Your Reasoning Benchmark May Not Test Reasoning: Revealing Perception Bottleneck in Abstract Reasoning Benchmarks
Xinhe Wang, Jin Huang, Xingjian Zhang, Tianhao Wang, Jiaqi W. Ma
TL;DR
This work challenges the view that ARC-style benchmarks probe core reasoning by showing that visual perception largely constrains performance. It introduces a two-stage pipeline that first converts images to natural-language descriptions and then applies reasoning on those descriptions, revealing substantial gains when perception is enhanced. Across Mini-ARC, ACRE, and Bongard-LOGO, approximately 80% of failures arise from perceptual errors, suggesting that ARC-style tasks conflate perception with inductive reasoning. The findings advocate evaluation protocols that separate perception from reasoning to accurately measure progress toward true fluid intelligence.
Abstract
Reasoning benchmarks such as the Abstraction and Reasoning Corpus (ARC) and ARC-AGI are widely used to assess progress in artificial intelligence and are often interpreted as probes of core, so-called ``fluid'' reasoning abilities. Despite their apparent simplicity for humans, these tasks remain challenging for frontier vision-language models (VLMs), a gap commonly attributed to deficiencies in machine reasoning.

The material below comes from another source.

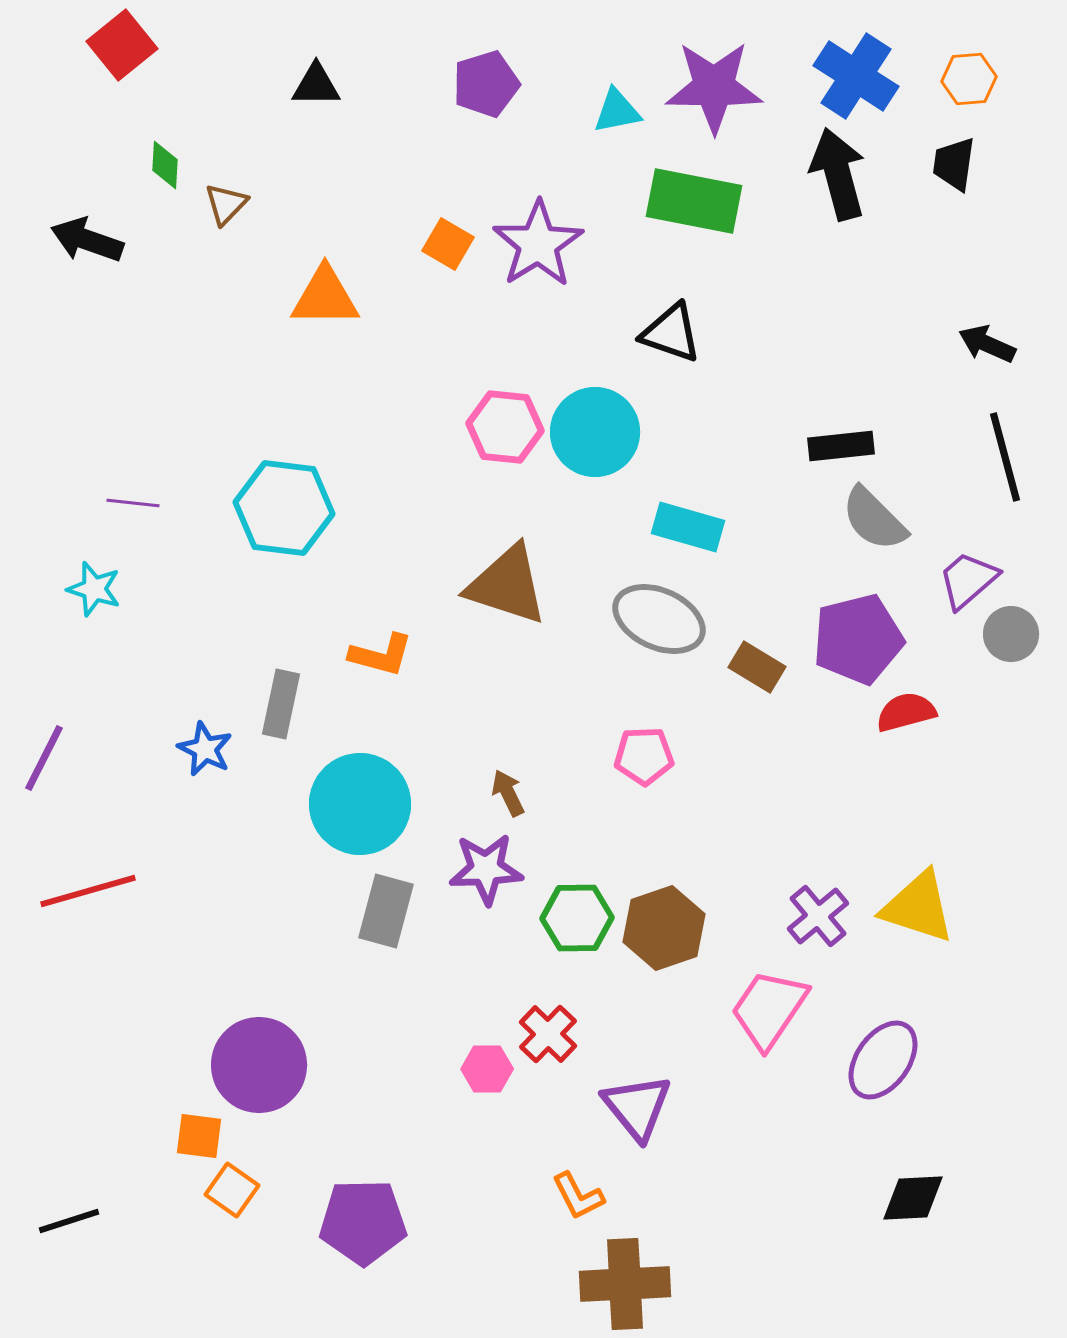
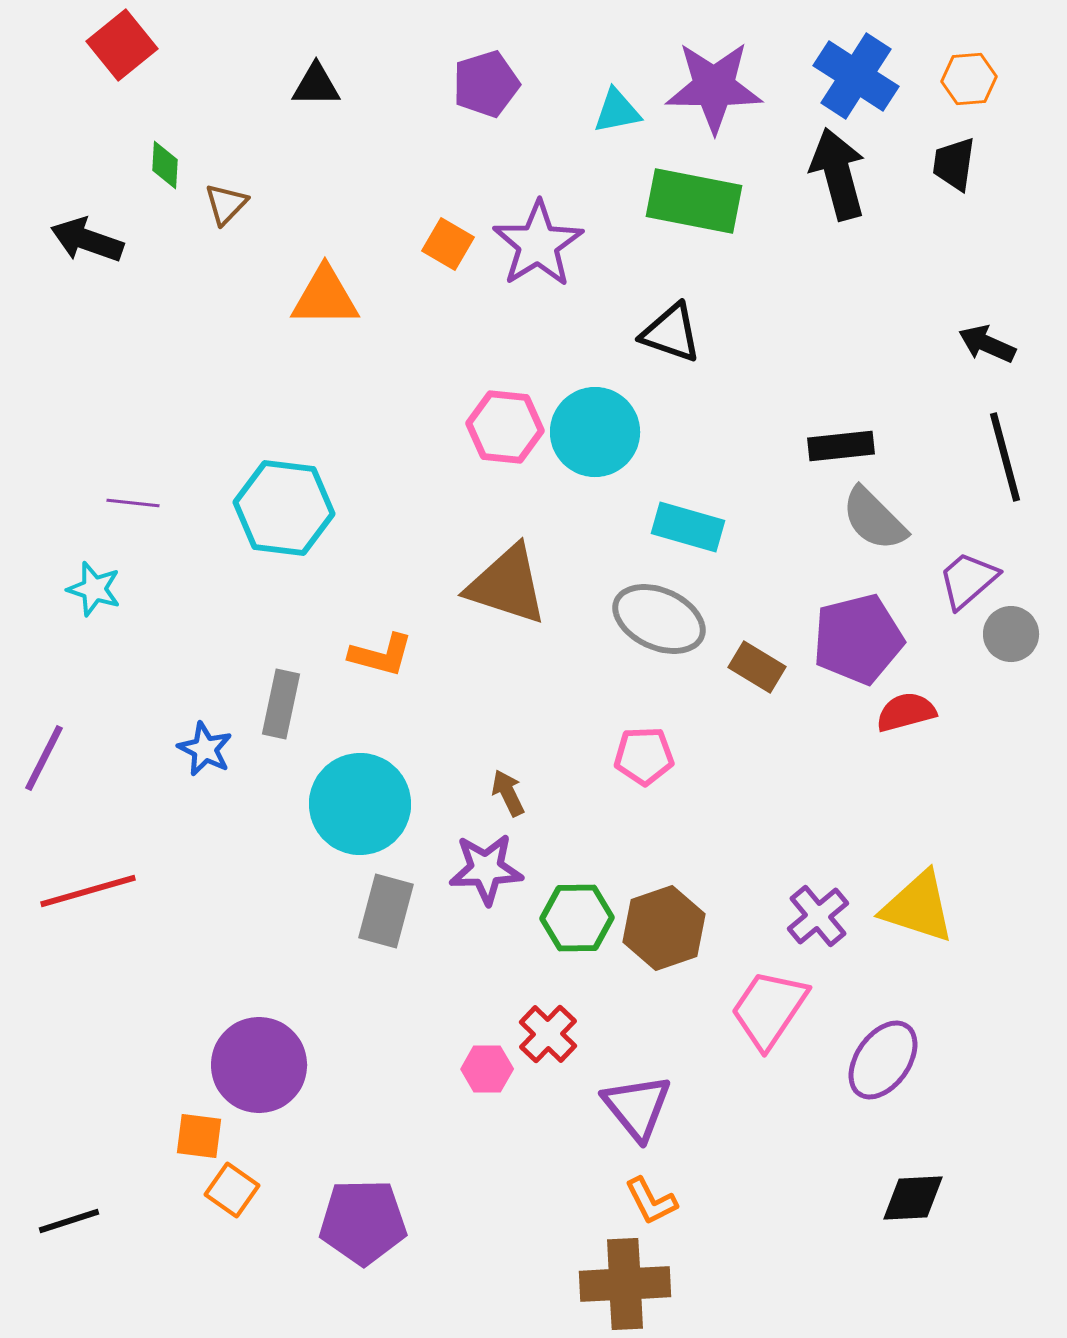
orange L-shape at (578, 1196): moved 73 px right, 5 px down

We challenge this interpretation and hypothesize that the gap arises primarily from limitations in visual perception rather than from shortcomings in inductive reasoning. To verify this hypothesis, we introduce a two-stage experimental pipeline that explicitly separates perception and reasoning. In the perception stage, each image is independently converted into a natural-language description, while in the reasoning stage a model induces and applies rules using these descriptions. This design prevents leakage of cross-image inductive signals and isolates reasoning from perception bottlenecks. Across three ARC-style datasets, Mini-ARC, ACRE, and Bongard-LOGO, we show that the perception capability is the dominant factor underlying the observed performance gap by comparing the two-stage pipeline with against standard end-to-end one-stage evaluation. Manual inspection of reasoning traces in the VLM outputs further reveals that approximately 80 percent of model failures stem from perception errors. Together, these results demonstrate that ARC-style benchmarks conflate perceptual and reasoning challenges and that observed performance gaps may overstate deficiencies in machine reasoning. Our findings underscore the need for evaluation protocols that disentangle perception from reasoning when assessing progress in machine intelligence.